Can the Baker-Campbell-Hausdorff formula for $\ln(AB)$ be simplified for similar, diagonizable matrices? Given two similar, diagonizable square matrices $A$ and $B$ that do not commute, can the Baker-Campbell-Hausdorff formula be simplified exploiting the similarity to obtain a nice expression for $\ln(AB)$? (It's probably not simply $\ln A + \ln B$ due to the lack of commutivity)
 A: I would say you can simply use Baker-Campbell-Hausdorf in this way:
$$
\log AB = \log e^{\tilde A} e^{\tilde B} = \log e^{\tilde A + \tilde B + \frac{1}{2}[\tilde A,\tilde B] + \dots} =  \tilde A + \tilde B + \frac{1}{2}[\tilde A,\tilde B] + \dots
$$
where $\tilde A = \log A$ and $\tilde B = \log B$. I dont think you can simplify much more. 
A: I read many mistakes. Assume that $\log(.)$ is the principal logarithm, that is $\log(re^{i\theta})=\log(r)+i\theta$ where $\theta\in (-\pi,\pi)$.


*

*When we write $\log(AB)=\log(A)+\log(B)$, we implicitly assume that $A,B,AB$ have no negative eigenvalues.

*The previous equality is not true when $AB=BA$; in fact, it is false even when $n=1$ over $\mathbb{C}$ : $\log(e^{2i\pi/3}e^{2i\pi/3})=-2i\pi/3\not= 2i\pi/3+2i\pi/3$ and when $n=2$ over $\mathbb{R}$: cf. $\log(Rot(2\pi/3)Rot(2\pi/3))$.

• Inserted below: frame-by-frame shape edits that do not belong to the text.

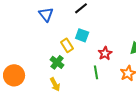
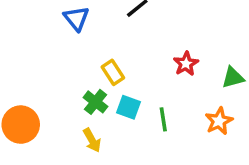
cyan square: (82, 35) -> (129, 107), moved
red star: (105, 53) -> (186, 64), moved

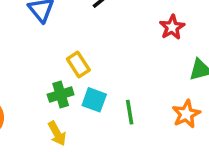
red star: (186, 64) -> (172, 27), moved
green cross: (95, 102) -> (61, 95), turned 35

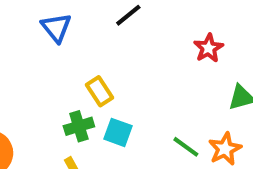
green line: (130, 112) -> (186, 147), moved, turned -45

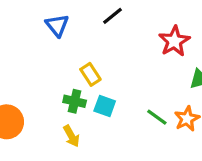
red star: (209, 48) -> (174, 41), size x1.4
green cross: (79, 126) -> (75, 101), turned 30

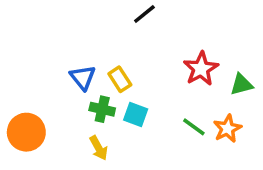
blue triangle: (57, 25) -> (83, 77), moved
red star: (174, 41) -> (201, 69), moved

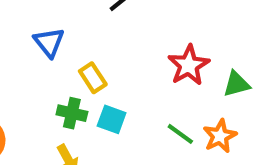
blue triangle: (83, 77) -> (49, 42), moved

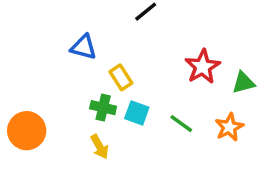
blue triangle: (49, 42) -> (84, 47), turned -36
green line: (180, 134) -> (181, 124), moved

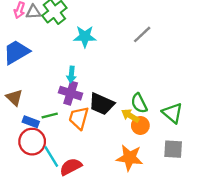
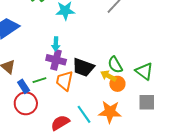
blue rectangle: (31, 122) -> (24, 86), turned 40
cyan line: (51, 156) -> (84, 114), moved

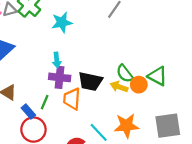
green line: (39, 80) -> (45, 102), turned -40
orange circle: (117, 84) -> (139, 85), moved
gray square: (147, 102) -> (168, 126), moved, size x1.4

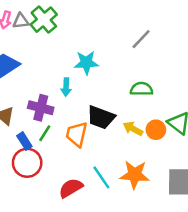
cyan star: (62, 22) -> (86, 63), moved
green semicircle: (125, 74) -> (141, 89), moved, turned 120
purple cross: (60, 77) -> (41, 108), moved

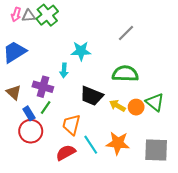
green semicircle: (141, 89) -> (125, 74), size x1.4
orange trapezoid: (77, 134) -> (71, 125), moved

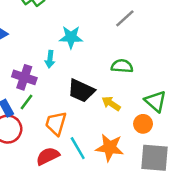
green semicircle: (125, 74) -> (122, 66), size x0.7
orange circle: (136, 107) -> (143, 124), moved

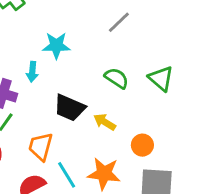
green semicircle: (122, 66) -> (117, 78), turned 30
green triangle: (155, 101) -> (161, 79), moved

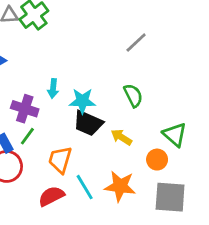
cyan star: (56, 45) -> (82, 101), moved
green semicircle: (117, 78) -> (133, 95), turned 30
green triangle: (161, 79) -> (175, 135), moved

*About the Enrico's post, $\log(e^X)\not= X$ because $e^{0_2}=exp(\begin{pmatrix}0&2\pi\\-2\pi&0\end{pmatrix})$.


EDIT. @ Tobias Kienzler.
Let $A,B\in M_n(\mathbb{C})$ s.t. $AB=BA$ and $A,B,AB$ have no eigenvalues in $(-\infty,0]$; let $spectrum(A)=(\lambda_i)_i$. Note that $A,B$ are not necessarily diagonalizable.
Proposition: There is a permutation $(\mu_i)_i$ of the eigenvalues of $B$ s.t. $\log(AB)-\log(A)-\log(B)$ is similar to $diag((\log(\lambda_i\mu_i)-\log(\lambda_i)-\log(\mu_i))_i)$.